Blockchain is on every accountant’s mind because the technology aligns so seamlessly with our profession. In essence, blockchain presents the possibility of a new type of accounting ledger — one that can be continuously updated and verified without the threat of being altered or corrupted. “The internet gave us a powerful ways to share and access information,” said Ron Quaranta, chairman of the Wall Street Blockchain Alliance. “Blockchain now gives us a powerful way to share and access value.” Real estate and auto industry leaders are using it to track assets and the price at which they were bought and sold.
It’s no surprise, then, that the world’s leading accounting firms have already explored ways to implement blockchain in their work.
How Big Four firms are using blockchain
The Big Four accounting firms are leading the way when it comes to blockchain research for accounting practices. Ernst & Young was the first to begin accepting Bitcoin as a payment method, and PricewaterhouseCoopers has joined them. Deloitte and KPMG may not allow for Bitcoin payments yet, but that doesn’t mean they’re ignoring blockchain.
KPMG launched a Digital Ledger Services program in 2016 with the aim of helping financial services companies investigate blockchain application. Last year, the firm partnered with Microsoft to create the “Blockchain Nodes” initiative with the stated goal of identifying “new applications and use cases for blockchain technology.” KPMG is a member of the Wall Street Blockchain Alliance as well.

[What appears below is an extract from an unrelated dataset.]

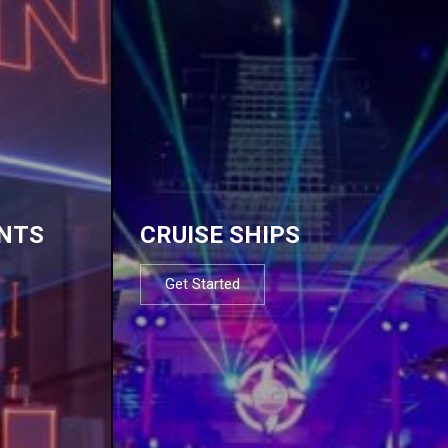
NTS
CRUISE SHIPS
Get Started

Deloitte first got into the blockchain game all the way back in 2014 with the launch of Rubix, billed as a “one-stop blockchain software platform.” Since then, they’ve continued to diversify their offerings, exploring initial coin offerings (ICOs), which are similar to IPOs but use a cryptocurrency instead of stock. Their partnership with Waves Platform is poised to make ICOs and crypto-trading more accessible than ever before.
It seems every month we hear about new ways that Big Four firms are dipping their toes into these exciting, uncharted waters. This April, for instance, PwC announced the first ever wide-release blockchain auditing service. The service audits company blockchain services, ensuring they’re using the technology correctly and effectively.

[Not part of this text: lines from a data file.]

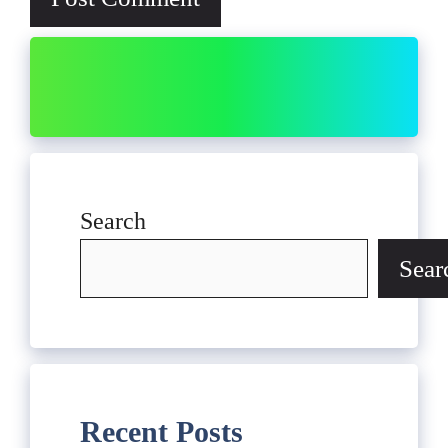
Search
Sear
Recent Posts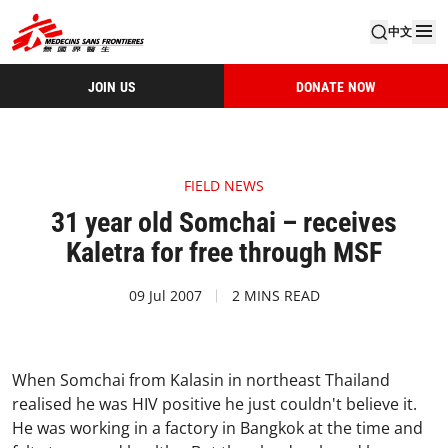
中文
JOIN US
DONATE NOW
FIELD NEWS
31 year old Somchai – receives
Kaletra for free through MSF
09 Jul 2007
2 MINS READ
When Somchai from Kalasin in northeast Thailand
realised he was HIV positive he just couldn't believe it.
He was working in a factory in Bangkok at the time and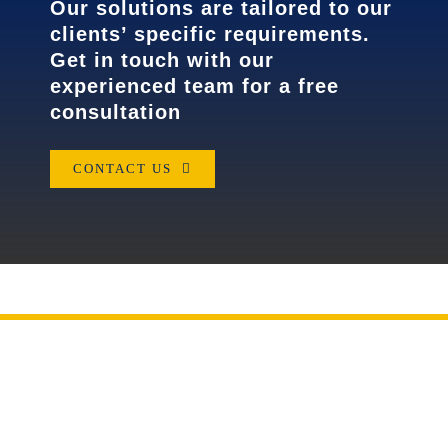
Our solutions are tailored to our
clients’ specific requirements.
Get in touch with our
experienced team for a free
consultation
CONTACT US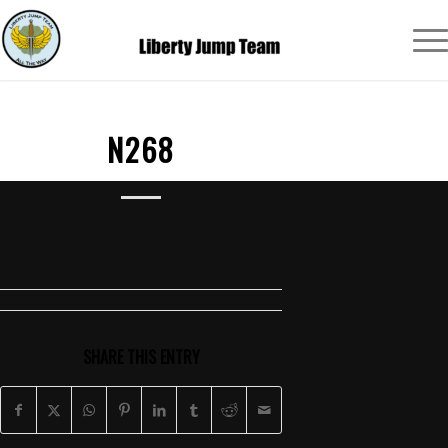
N268
SHARE THIS ENTRY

While this might seem like a laundry list, the truth is that we’re at the beginning of the process when it comes to discovering uses for blockchain. Over the next few years, this trend is poised to continue on an upward trajectory.
Accountants need to come to grips with blockchain
As with any new, revolutionary technology, accountants and auditors have begun to wonder if blockchain will eventually become a replacement for human accounting professionals. Luckily, even the most optimistic forecasters don’t see that happening. There’s no question, however, that accounting professionals need to learn as much as they can about this tech before it becomes a standard, everyday part of our jobs.

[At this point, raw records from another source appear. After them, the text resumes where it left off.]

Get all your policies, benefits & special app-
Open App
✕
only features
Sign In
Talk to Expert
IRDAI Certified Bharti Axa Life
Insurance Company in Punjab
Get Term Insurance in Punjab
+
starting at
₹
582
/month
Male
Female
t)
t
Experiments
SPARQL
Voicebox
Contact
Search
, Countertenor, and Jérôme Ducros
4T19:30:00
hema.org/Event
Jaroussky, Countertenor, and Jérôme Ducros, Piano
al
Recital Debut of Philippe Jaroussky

Despite the inherent skepticism toward something presented as game-changing, blockchain offers a huge opportunity for accountants to position themselves as forward-thinking and cutting-edge. The Financial Times recently reported that universities are quickly creating blockchain courses, because the need for engineers fluent in this technology greatly exceeds the current supply. It’s not a leap to speculate that the same will be true of accountants and auditors in the very near future.
Erik Asgeirsson, president and CEO of CPA.com, believes that blockchain is just the next in a long line of transformations within the accounting world. “Through every phase,” he said in an article in “The Journal of Accountancy,’ “what’s really happened is the accountant’s and auditor’s role has just evolved.” As with any evolution, whether Darwinian or technological, those who aren’t willing to adapt risk being left behind. Those that do, on the other hand, will have an extremely valuable differentiating factor to offer their clients.
Where will we go from here?
The answer to this question is anyone’s guess. Blockchain is truly a new frontier for a slew of industries and professions, and firms will continue to allocate resources toward figuring out ways it can improve accounting and auditing. While the myriad forms this innovation could take are far from certain, it’s clear that blockchain isn’t going anywhere.
Whether you believe Bitcoin is a flash in the pan or the currency of the future, the validity of the technology underpinning it is not a matter of debate. Blockchain is here and it’s only going to get bigger. The earlier you start understanding its uses, and start your learning by using it yourself so you can better understand it, similar to the Big Four, the better off you’ll be as the rapid innovation starts taking hold.